33 One Small Step for Man 1969
ARE WE ALONE? Earthlings have asked this question ever since we first weighed the riddle of the stars, and a giant leap was taken toward realizing an answer when Neil Armstrong hopped from a flimsy lunar module onto the surface of the moon. It was July 20, 1969, only a century after Jules Verne wrote a novel about going there, From the Earth to the Moon.

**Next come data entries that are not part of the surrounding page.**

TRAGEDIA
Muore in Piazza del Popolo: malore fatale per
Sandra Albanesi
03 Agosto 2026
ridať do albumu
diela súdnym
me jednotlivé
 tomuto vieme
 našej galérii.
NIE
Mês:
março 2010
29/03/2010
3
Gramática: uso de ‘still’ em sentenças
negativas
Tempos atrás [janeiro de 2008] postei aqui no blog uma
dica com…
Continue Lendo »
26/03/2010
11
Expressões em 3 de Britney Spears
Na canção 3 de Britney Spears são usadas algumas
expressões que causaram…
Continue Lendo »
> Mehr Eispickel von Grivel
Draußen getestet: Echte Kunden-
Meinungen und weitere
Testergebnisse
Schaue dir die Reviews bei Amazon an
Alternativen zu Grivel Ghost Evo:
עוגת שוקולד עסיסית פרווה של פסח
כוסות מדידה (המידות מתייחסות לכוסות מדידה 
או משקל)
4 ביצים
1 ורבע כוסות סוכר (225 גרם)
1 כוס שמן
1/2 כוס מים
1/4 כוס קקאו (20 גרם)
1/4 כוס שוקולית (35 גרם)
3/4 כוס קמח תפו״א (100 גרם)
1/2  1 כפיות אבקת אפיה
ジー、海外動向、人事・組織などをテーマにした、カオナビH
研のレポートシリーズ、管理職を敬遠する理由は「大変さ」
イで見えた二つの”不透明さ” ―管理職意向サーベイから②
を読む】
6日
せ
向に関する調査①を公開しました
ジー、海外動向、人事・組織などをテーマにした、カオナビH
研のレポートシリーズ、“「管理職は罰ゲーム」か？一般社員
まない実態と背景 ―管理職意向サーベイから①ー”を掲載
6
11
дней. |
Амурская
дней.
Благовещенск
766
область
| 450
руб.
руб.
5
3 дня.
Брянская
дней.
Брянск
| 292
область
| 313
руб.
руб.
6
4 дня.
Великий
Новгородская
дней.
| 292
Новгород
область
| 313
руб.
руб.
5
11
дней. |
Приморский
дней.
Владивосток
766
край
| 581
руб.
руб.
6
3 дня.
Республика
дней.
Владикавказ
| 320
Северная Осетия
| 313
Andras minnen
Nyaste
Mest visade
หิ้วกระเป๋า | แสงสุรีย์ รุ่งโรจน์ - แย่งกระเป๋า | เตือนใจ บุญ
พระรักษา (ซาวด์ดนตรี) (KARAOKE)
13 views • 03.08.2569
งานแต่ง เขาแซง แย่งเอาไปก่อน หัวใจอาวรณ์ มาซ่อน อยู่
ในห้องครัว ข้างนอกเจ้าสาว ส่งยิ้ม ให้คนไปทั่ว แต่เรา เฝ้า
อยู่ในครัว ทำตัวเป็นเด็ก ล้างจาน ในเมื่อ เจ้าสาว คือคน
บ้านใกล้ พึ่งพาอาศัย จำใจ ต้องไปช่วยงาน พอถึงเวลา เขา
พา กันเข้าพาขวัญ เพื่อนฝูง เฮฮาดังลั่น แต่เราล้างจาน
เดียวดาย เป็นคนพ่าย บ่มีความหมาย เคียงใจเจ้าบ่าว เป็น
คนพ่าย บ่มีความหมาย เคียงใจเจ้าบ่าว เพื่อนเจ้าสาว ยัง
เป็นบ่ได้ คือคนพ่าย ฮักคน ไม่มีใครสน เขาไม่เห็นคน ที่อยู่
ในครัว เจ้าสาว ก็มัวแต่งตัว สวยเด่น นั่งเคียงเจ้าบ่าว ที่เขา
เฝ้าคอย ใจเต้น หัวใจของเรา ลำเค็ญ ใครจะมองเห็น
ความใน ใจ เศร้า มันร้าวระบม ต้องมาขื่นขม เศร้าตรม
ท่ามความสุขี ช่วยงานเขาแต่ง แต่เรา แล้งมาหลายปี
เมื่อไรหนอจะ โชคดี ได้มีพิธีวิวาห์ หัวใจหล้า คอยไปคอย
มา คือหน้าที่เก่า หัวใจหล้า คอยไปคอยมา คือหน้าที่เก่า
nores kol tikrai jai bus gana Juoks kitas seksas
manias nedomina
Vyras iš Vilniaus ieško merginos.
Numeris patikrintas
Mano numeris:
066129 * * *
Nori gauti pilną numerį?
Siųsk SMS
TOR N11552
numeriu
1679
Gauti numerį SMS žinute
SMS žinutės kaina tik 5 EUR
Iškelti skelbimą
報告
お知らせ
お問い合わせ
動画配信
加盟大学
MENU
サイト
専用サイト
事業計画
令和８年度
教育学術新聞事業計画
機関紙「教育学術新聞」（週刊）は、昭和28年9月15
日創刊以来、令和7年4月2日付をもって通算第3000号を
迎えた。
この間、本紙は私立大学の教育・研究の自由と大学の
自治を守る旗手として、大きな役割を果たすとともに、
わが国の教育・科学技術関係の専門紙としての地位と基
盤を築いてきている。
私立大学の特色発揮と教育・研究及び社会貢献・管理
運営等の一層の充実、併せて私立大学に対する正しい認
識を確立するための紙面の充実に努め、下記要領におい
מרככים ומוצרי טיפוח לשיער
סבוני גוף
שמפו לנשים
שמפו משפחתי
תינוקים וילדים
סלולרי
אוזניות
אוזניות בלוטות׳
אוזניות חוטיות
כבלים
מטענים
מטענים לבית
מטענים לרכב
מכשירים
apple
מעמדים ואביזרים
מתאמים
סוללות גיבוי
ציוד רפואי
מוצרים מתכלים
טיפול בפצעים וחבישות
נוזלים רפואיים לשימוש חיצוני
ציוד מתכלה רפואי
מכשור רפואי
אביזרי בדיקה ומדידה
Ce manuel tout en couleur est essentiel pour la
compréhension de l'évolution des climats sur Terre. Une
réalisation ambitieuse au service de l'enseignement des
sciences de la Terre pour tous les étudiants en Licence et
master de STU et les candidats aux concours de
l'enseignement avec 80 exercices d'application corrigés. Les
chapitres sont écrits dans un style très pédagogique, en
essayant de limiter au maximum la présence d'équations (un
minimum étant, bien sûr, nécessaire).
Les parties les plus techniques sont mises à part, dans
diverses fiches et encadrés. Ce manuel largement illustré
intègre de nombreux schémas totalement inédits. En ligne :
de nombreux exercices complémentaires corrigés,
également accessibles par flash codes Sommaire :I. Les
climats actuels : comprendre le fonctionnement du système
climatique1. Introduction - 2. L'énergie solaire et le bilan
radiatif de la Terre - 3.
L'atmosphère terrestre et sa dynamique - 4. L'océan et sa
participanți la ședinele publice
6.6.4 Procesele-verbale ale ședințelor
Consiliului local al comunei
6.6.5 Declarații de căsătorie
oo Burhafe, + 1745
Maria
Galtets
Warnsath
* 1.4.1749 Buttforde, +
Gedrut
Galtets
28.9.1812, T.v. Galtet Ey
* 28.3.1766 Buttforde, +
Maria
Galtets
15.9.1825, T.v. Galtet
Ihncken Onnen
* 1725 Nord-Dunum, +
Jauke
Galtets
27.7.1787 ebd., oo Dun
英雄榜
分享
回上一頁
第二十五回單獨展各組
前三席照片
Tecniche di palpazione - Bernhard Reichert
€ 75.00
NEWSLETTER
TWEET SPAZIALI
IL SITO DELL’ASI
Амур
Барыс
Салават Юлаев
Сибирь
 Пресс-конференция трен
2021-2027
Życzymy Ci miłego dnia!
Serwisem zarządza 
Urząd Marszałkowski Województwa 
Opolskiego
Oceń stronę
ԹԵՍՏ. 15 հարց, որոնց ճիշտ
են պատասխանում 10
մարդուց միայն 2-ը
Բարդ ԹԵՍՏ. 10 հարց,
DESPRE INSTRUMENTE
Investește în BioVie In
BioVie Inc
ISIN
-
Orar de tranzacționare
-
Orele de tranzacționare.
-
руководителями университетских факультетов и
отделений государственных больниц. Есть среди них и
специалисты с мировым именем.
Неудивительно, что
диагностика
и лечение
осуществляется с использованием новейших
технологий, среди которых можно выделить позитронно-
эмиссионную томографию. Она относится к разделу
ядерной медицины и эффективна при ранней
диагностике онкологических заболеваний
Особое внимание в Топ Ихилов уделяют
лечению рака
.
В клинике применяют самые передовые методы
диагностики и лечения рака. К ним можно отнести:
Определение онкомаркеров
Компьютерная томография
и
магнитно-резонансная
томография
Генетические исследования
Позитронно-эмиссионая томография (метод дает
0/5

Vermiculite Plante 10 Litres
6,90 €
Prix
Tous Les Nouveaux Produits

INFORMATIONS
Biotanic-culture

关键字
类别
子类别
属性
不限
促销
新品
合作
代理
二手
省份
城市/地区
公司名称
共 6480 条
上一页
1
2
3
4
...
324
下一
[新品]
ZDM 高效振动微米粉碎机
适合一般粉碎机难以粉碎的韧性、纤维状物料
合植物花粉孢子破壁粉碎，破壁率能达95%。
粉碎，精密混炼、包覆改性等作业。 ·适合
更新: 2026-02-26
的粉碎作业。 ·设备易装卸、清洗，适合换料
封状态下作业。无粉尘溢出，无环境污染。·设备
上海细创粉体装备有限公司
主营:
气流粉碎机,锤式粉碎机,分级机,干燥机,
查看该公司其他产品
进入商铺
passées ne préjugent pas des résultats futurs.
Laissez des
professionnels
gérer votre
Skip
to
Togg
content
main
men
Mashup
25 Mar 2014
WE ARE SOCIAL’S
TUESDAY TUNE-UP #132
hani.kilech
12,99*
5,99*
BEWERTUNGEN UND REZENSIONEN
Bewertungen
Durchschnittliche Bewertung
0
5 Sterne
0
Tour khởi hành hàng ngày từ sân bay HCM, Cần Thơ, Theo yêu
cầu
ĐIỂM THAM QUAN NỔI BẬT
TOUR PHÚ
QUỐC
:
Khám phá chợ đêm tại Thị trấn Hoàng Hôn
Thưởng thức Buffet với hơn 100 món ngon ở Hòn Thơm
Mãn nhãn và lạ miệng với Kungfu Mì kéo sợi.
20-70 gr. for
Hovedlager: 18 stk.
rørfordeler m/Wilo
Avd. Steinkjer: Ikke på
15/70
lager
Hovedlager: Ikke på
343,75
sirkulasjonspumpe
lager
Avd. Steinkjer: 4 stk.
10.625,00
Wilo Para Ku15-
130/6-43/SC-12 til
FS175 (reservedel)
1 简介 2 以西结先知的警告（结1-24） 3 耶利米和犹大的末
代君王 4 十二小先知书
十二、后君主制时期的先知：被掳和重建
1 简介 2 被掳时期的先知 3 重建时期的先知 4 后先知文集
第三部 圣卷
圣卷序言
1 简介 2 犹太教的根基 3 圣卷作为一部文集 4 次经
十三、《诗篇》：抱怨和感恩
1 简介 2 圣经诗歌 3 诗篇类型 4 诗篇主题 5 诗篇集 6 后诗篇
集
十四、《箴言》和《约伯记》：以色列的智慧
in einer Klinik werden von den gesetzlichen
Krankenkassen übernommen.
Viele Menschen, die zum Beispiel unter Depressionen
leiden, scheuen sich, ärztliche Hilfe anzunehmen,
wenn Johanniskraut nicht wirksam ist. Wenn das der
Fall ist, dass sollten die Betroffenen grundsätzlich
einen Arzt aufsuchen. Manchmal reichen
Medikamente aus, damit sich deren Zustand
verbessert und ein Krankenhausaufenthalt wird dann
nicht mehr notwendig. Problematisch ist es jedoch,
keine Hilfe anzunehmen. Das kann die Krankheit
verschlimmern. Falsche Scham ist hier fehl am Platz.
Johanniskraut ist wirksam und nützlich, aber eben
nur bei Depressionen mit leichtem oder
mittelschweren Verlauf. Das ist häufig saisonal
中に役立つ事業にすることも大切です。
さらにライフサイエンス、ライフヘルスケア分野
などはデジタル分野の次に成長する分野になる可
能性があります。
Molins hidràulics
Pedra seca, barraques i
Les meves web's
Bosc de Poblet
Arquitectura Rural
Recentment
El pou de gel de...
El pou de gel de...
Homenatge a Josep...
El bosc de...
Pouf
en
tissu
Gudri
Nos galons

The Space Age began in earnest on October 4, 1957, with the Soviet launch of Sputnik I, the world's first artificial satellite to achieve orbit. The U.S. followed a few months later with Explorer I, and the race was on. An ardent commitment to exploration by President Kennedy and an equally zealous Soviet program led to a high-wire one-upmanship in the 1960s that spawned stunning technological advances, culminating in the Apollo 11 moon walk. Televisions carried the fuzzy images, the history in the making, and a global community basked in this wondrous human conquest. Fittingly, it was satellites themselves that made the broadcast possible, and the world a little smaller. Since that first trip to the moon, there have been deeper probes--Discovery, Endeavour, Galileo--into our solar system. But as space engineer Wernher von Braun observed, the journeys to the moon were like steps in human evolution, akin to the moment life emerged from the sea to establish itself on land.